Denial, anger, bargaining, depression, acceptance. The five stages of grief. This is what happens with a diagnosis of cancer, except it never stops. As long as you are fighting, the five creep in and they never stop rotating in no such pattern.
Living with cancer is like living in a constant near death experience. It isn’t all bad, but when you are in this state, you begin to see the true colors of every one around you and all you want to do is tell people that they are not who they think they are. People hold on to experiences as if it is their identity, never understanding to let go. Never realizing they are for more bigger than they are. Yes we are one in a trillion, but not in the sense of who we really are. When the mistakes and the choices, whether good or bad, are peeled away, we are all the same. Just a temple holding a spirit inside.
The one thing that is scary about living like this is you can see a persons true colors. How they have let this world mold themselves. There are some beautiful people in the world and there are some very dark people. Those dark people are the ones that need a person who understands the strength of weaknes. They need to know the truth. They need to come off their soap box. They need a person who knows that there is more than this life. They need to know that their darkness and weakness can be turned into their strength.

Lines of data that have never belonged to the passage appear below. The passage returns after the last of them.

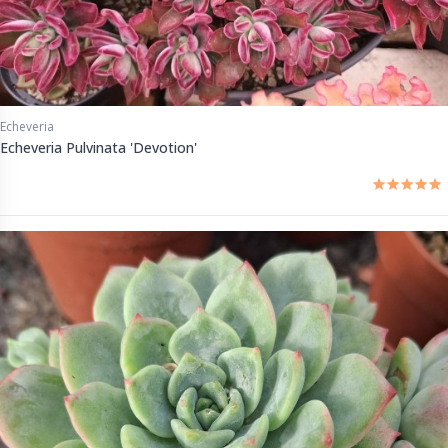
Echeveria
Echeveria Pulvinata 'Devotion'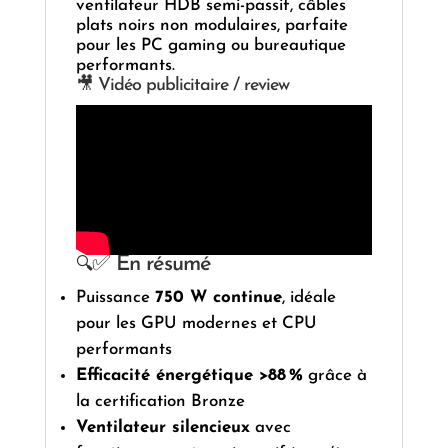
ventilateur HDB semi-passif, câbles
plats noirs non modulaires, parfaite
pour les PC gaming ou bureautique
performants.
🎥 Vidéo publicitaire / review
✅ En résumé
🔍
Puissance
750 W continue
, idéale
pour les GPU modernes et CPU
performants
Efficacité énergétique >88 %
grâce à
la certification Bronze
Ventilateur silencieux
avec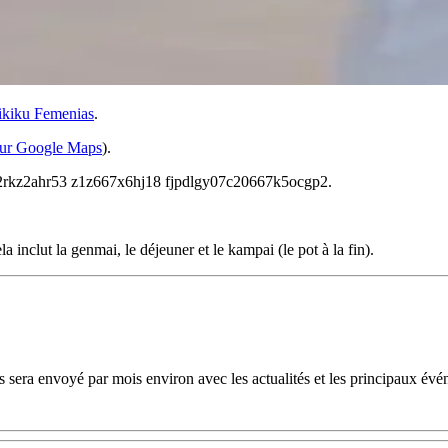
ikiku Femenias
.
sur Google Maps
).
2rkz2ahr
53
z1z667x6hj
18
fjpdlgy07c
20
667k5ocgp2
.
 inclut la genmai, le déjeuner et le kampai (le pot à la fin).
 sera envoyé par mois environ avec les actualités et les principaux évé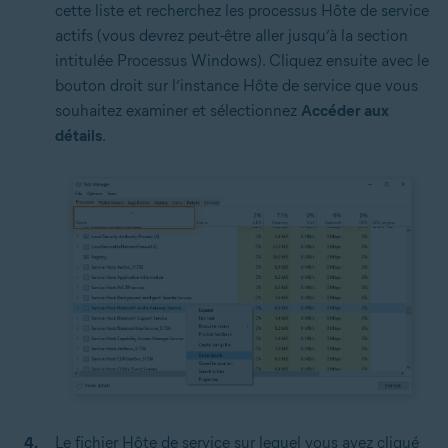
cette liste et recherchez les processus Hôte de service
actifs (vous devrez peut-être aller jusqu’à la section
intitulée Processus Windows). Cliquez ensuite avec le
bouton droit sur l’instance Hôte de service que vous
souhaitez examiner et sélectionnez
Accéder aux
détails
.
Le fichier Hôte de service sur lequel vous avez cliqué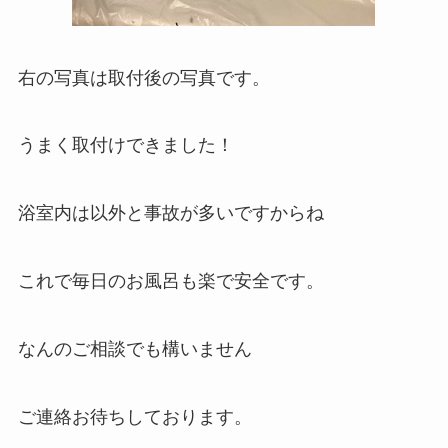
右の写真は取付後の写真です。
うまく取付けできました！
浴室内は以外と事故が多いですからね
これで毎日のお風呂も楽で安全です。
なんのご相談でも構いません
ご連絡お待ちしております。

I may sound crazy, but things are revealed to me that only a few will see. I get very freaked out so freaked I have anxiety attacks. I find myself thinking I would be better off out if this world about 5% of the time because I can bear witness to the beauty that awaits. 95% of the time I feel that I need to be here because I have to tell and help people remember where beauty resides. Some of you already know, but others do not. I want to be here to share my testimony. That is what keeps me going and of course my family.